El tren vuelve a marchar, pero Juani sigue sin poder moverse, ni hablar, ni llorar. Y piensa que su vida era suya hasta que pusieron el tren, ese tren que los políticos esperaban que acabase con la droga, como si la comunicación pudiese llevarse por sí sola los problemas. Ese tren que trajo tantos clientes, tanto dinero, tanto ruido. Ese tren en el que vienen aquellos que quieren escapar de las miradas, nerviosos, apretando en el bolsillo el dinero conseguido. Ese tren que sirve de guía para llegar andando al poblado por sus vías. Ese tren que hace de aduana y sólo deja pasar a los ágiles, llevándose consigo la licencia de vida de los que ya no escuchan, ni ven, ni sienten. Ese tren que se llevó por delante a su hijo Juan.

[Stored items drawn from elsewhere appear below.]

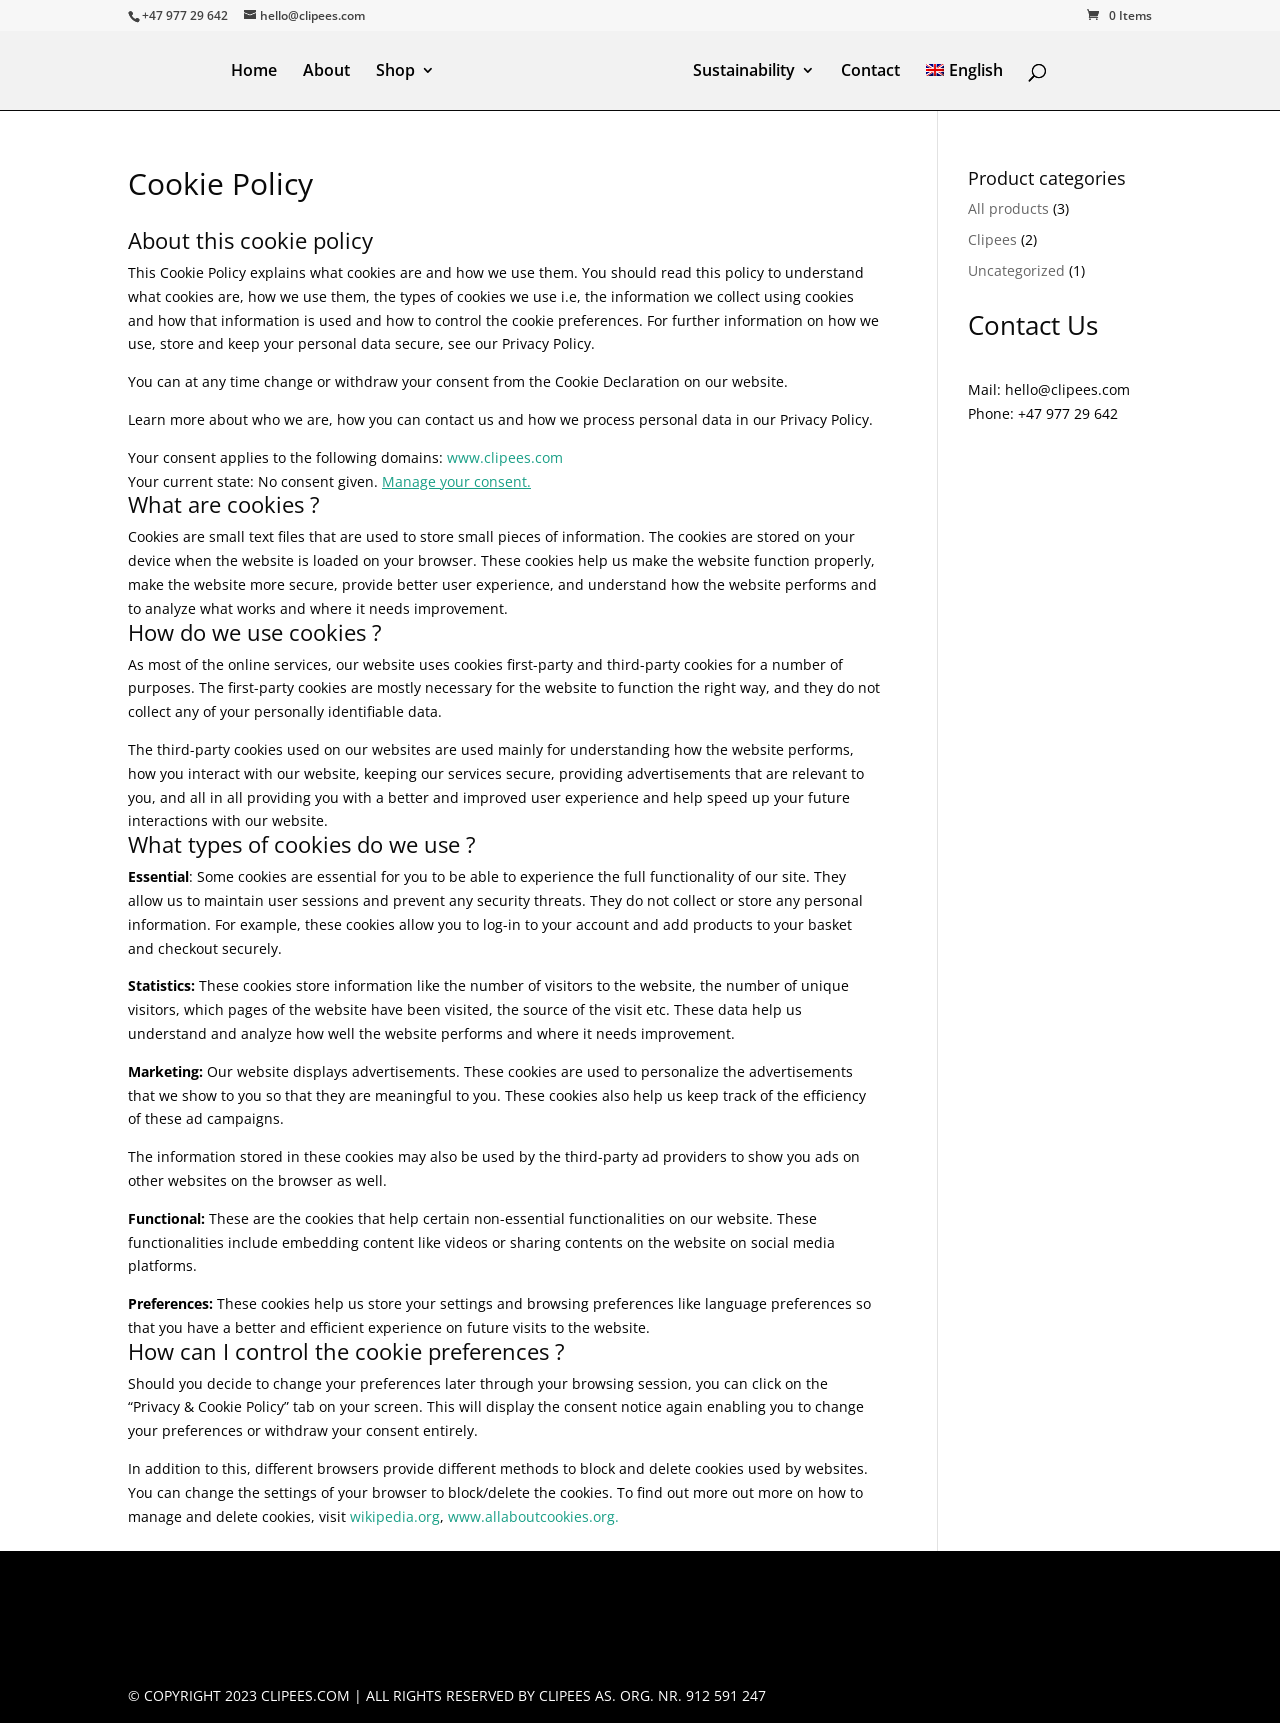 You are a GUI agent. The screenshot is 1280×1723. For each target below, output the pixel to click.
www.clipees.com (505, 457)
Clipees (992, 239)
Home (254, 72)
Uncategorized (1016, 270)
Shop (395, 72)
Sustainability (744, 72)
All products (1008, 208)
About (326, 72)
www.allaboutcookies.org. (533, 1516)
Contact (870, 72)
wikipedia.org (395, 1516)
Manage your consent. (456, 481)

Ese tren que ha hecho que sólo se hable del poblado como un problema, como algo desagradable, como una interferencia, y ha traído a la policía con órdenes de desalojo. Y sus labios pronuncian: ¡Puto tren! ¡Puto tren!

Ya puede hablar, y moverse. Rompe a llorar y grita: ¡Puto tren! Y sale corriendo hacia las vías, con dos ríos que nacen de sus ojos y toda su furia, que crece según escucha llegar a un nuevo tren, como si el ruido hubiese hecho saltar su alarma.

Llora de pie en las vías, respirando con fuerza, enfadándose con el ruido del tren que se acerca. Y anda hacia él, llora hacia él. Ella nunca le quiso, quería evadirse de la realidad y el puto tren tuvo que joderlo todo. El ruido crece, pero esta vez no siente miedo. Sólo llora y anda, grita y anda, desafiante hacia el tren. El tren silba y ella aprieta los dientes, le mira con odio, con rabia, esperando hacerle tanto daño como él le ha hecho a ella. Pero el tren frena, chirría, y se para a un metro suyo. Juani grita y golpea al tren, que se deja golpear, paciente, como el que recibe su merecido castigo. Al poco, Juani se cansa, y suelta todo el aire de sus pulmones, suspira desesperada, pensando que no vale ni para suicidarse.

Como si fuese un amante comprensivo, el tren suelta su aire, suspira, calla su motor y espera en silencio. El tren no suena, y ahora Juani escucha el ruido del poblado, la banda sonora de su vida llena de gritos, de golpes.

En el poblado aprendió que cuando el tren no suena, cuando el ruido no aprieta, es el momento de olvidar y seguir adelante. Las puertas se abren. Decidida, Juani sube, se sienta. Los pasajeros evitan su mirada, el tren arranca, las puertas se cierran.

Ahora el poblado calla, Juani escucha. El ruido del tren por el que quiso morir le habla, ahora desde dentro, y le pide calma.

Pasan por el poblado, el tren acelera, Juani se eriza. Las calles enmudecen, la hojalata tiembla bajo el sol, los cristales tiemblan debajo del sillón.